I’ll admit, at first I was slightly ashamed to watch a movie with Zac Efron, but I gave it a try anyway. The movie is about a young actor who earns a part in Orson Welles’ production of Julius Caesar. To me, the best parts of the film were Christian McKay’s performance as prick director/actor, Welles, and the interpretation of Shakespeare’s work. In fact, I could have done with just seeing Welles’ 94 minute production of Caesar and skipped the plot entirely. Alas, the mediocre story was there and, when coupled with Zac Efron, resulted in only an okay film.

Thursday, June 16, 2011

The Four-Faced Liar

Boy and girl move to NYC and live together.
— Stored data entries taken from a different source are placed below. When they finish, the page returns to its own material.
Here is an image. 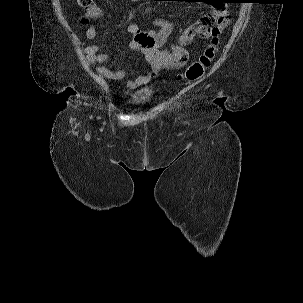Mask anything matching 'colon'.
<instances>
[{
  "label": "colon",
  "instance_id": "1",
  "mask_svg": "<svg viewBox=\"0 0 303 303\" xmlns=\"http://www.w3.org/2000/svg\"><path fill=\"white\" fill-rule=\"evenodd\" d=\"M80 6L87 7L94 3V0H77ZM209 46L200 55L198 60L187 67L182 74V78L188 81H195L202 78L206 69L215 56L216 47L219 43V34H212ZM149 41V39H146Z\"/></svg>",
  "mask_w": 303,
  "mask_h": 303
}]
</instances>
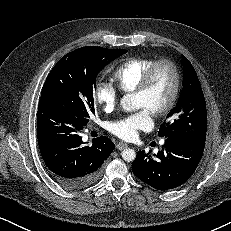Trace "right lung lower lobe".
Instances as JSON below:
<instances>
[{
    "mask_svg": "<svg viewBox=\"0 0 231 231\" xmlns=\"http://www.w3.org/2000/svg\"><path fill=\"white\" fill-rule=\"evenodd\" d=\"M84 127L59 102L39 100V149L52 178L66 189H82L95 182L101 175L104 161L115 148L105 136L96 138L92 146H85L79 135Z\"/></svg>",
    "mask_w": 231,
    "mask_h": 231,
    "instance_id": "98d812e1",
    "label": "right lung lower lobe"
}]
</instances>
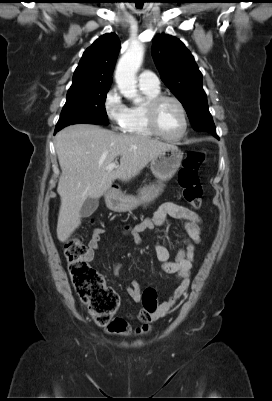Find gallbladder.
<instances>
[{
    "label": "gallbladder",
    "mask_w": 272,
    "mask_h": 401,
    "mask_svg": "<svg viewBox=\"0 0 272 401\" xmlns=\"http://www.w3.org/2000/svg\"><path fill=\"white\" fill-rule=\"evenodd\" d=\"M99 200L97 198H87L80 210V214L82 217L91 216L98 208Z\"/></svg>",
    "instance_id": "1"
}]
</instances>
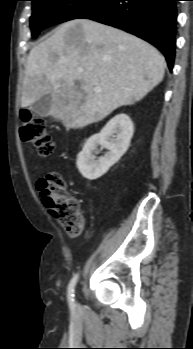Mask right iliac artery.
Listing matches in <instances>:
<instances>
[{"label": "right iliac artery", "instance_id": "82829eb1", "mask_svg": "<svg viewBox=\"0 0 193 349\" xmlns=\"http://www.w3.org/2000/svg\"><path fill=\"white\" fill-rule=\"evenodd\" d=\"M77 280H78V274L74 275V277L71 279L68 286V303L72 311L75 309L74 288L77 283Z\"/></svg>", "mask_w": 193, "mask_h": 349}]
</instances>
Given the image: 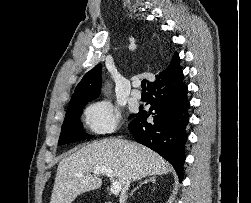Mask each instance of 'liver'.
I'll return each mask as SVG.
<instances>
[{"label":"liver","mask_w":251,"mask_h":203,"mask_svg":"<svg viewBox=\"0 0 251 203\" xmlns=\"http://www.w3.org/2000/svg\"><path fill=\"white\" fill-rule=\"evenodd\" d=\"M99 167L111 168L122 188L127 181L171 171L161 156L141 144L113 138L97 140L59 162L50 203H72L78 195L98 189L102 180L90 173Z\"/></svg>","instance_id":"6515ba94"}]
</instances>
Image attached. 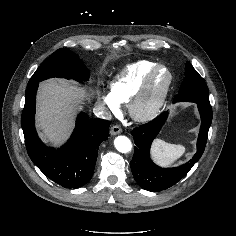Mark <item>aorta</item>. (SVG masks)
Segmentation results:
<instances>
[{
  "label": "aorta",
  "mask_w": 236,
  "mask_h": 236,
  "mask_svg": "<svg viewBox=\"0 0 236 236\" xmlns=\"http://www.w3.org/2000/svg\"><path fill=\"white\" fill-rule=\"evenodd\" d=\"M115 148L121 153H127L132 149V143L126 136H118L114 140Z\"/></svg>",
  "instance_id": "obj_1"
}]
</instances>
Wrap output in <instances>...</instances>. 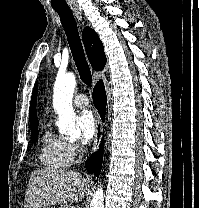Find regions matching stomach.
Listing matches in <instances>:
<instances>
[{"instance_id":"stomach-1","label":"stomach","mask_w":199,"mask_h":208,"mask_svg":"<svg viewBox=\"0 0 199 208\" xmlns=\"http://www.w3.org/2000/svg\"><path fill=\"white\" fill-rule=\"evenodd\" d=\"M38 208H50V207L47 205H40Z\"/></svg>"}]
</instances>
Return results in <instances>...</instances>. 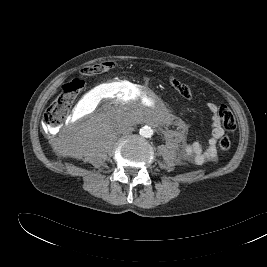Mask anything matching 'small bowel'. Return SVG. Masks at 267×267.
Segmentation results:
<instances>
[{
  "label": "small bowel",
  "instance_id": "obj_1",
  "mask_svg": "<svg viewBox=\"0 0 267 267\" xmlns=\"http://www.w3.org/2000/svg\"><path fill=\"white\" fill-rule=\"evenodd\" d=\"M220 106L210 102L207 109L211 116L212 129L208 140L205 143H189L183 144L181 154L184 158L194 162L195 164H203L212 162L217 159L216 143L218 139L225 133L220 114Z\"/></svg>",
  "mask_w": 267,
  "mask_h": 267
}]
</instances>
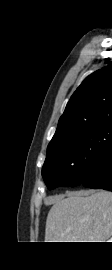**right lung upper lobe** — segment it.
<instances>
[{
  "label": "right lung upper lobe",
  "instance_id": "right-lung-upper-lobe-1",
  "mask_svg": "<svg viewBox=\"0 0 112 270\" xmlns=\"http://www.w3.org/2000/svg\"><path fill=\"white\" fill-rule=\"evenodd\" d=\"M109 122H112V62L89 75L71 96L48 148Z\"/></svg>",
  "mask_w": 112,
  "mask_h": 270
}]
</instances>
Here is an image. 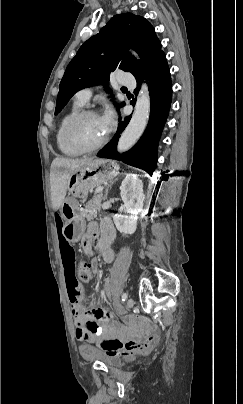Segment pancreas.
Masks as SVG:
<instances>
[{
  "instance_id": "pancreas-1",
  "label": "pancreas",
  "mask_w": 243,
  "mask_h": 404,
  "mask_svg": "<svg viewBox=\"0 0 243 404\" xmlns=\"http://www.w3.org/2000/svg\"><path fill=\"white\" fill-rule=\"evenodd\" d=\"M102 192H98V194H95L93 196L92 200L86 204L83 212L85 213L84 218H87V220H93V218H96L99 210H101V202H102Z\"/></svg>"
}]
</instances>
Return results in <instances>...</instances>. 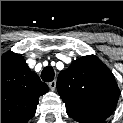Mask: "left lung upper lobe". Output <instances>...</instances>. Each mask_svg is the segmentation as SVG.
Returning <instances> with one entry per match:
<instances>
[{
    "instance_id": "obj_1",
    "label": "left lung upper lobe",
    "mask_w": 123,
    "mask_h": 123,
    "mask_svg": "<svg viewBox=\"0 0 123 123\" xmlns=\"http://www.w3.org/2000/svg\"><path fill=\"white\" fill-rule=\"evenodd\" d=\"M57 89L70 117L96 123L113 113L120 95L114 75L94 55L77 59L61 71Z\"/></svg>"
}]
</instances>
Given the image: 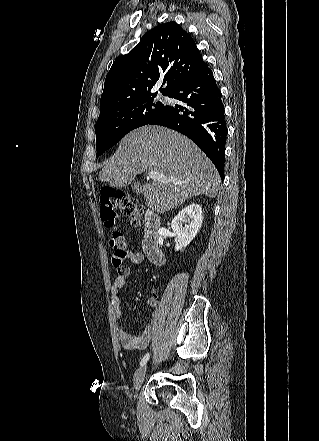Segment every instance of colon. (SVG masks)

They’re anal-retentive and grossly perfect at times. Let’s call them Greg and Molly. Greg and Molly go to a bar and happen to meet another guy and two girls (not as exciting as it sounds, boys). This time, the boy (James) is dating Chloe and they seem to be less perfect and a bit more real. The other girl, Bridgette, is a lesbian and immediately has a crush on Molly. Shit ensues and we find out whether your relationship is perfect or real, it can all come crashing down. The end.

2012

Apparently the Mayans were right - the sun is going to take us out on 12-21-2012. Enter John Cusack and his family – the world starts crumbling and, despite all odds, they survive all sorts of crazy shit. You’ve only had two flying lessons? Sure you can dodge fire rocks shooting from the sky! You’ve been abandoned in China? A monk will give you a car ride and help save your life! If you want to be entertained by the destruction of practically the whole of humanity and suspend belief about what people can survive, this is the movie for you.

Super 8

A rag-tag group of boys is working on a zombie movie when, all of a sudden, they accidentally witness something they shouldn’t have – a massive train wreck. The next hour and a half is spent trying to understand what happened and help save first the girl, then the town from a Cloverfield-esque monster. Also, there are strained parent-child relationships and teenage friendships and love. Pretty much if you took two parts Goonies and one part Cloverfield, the resulting movie would be Super 8. Also, here’s a tip: the reasoning for the title is revealed during the credits, so don’t leave.

Reservoir Dogs

Have you seen a Quentin Tarantino movie before? If the answer if “yes”, then you probably don’t have to see this movie. There’s a gratuitous amount of profanity, blood and guys in suits, so pretty much like Pulp Fiction minus women and Samuel L. Jackson. Now, if you want an idea of the plot, here it goes – a bunch of guys are trying to steal some diamonds but the police show up and now the boys are trying to decide which of them is the mole. So, if you want a movie full of dialogue and blood – watch Reservoir Dogs!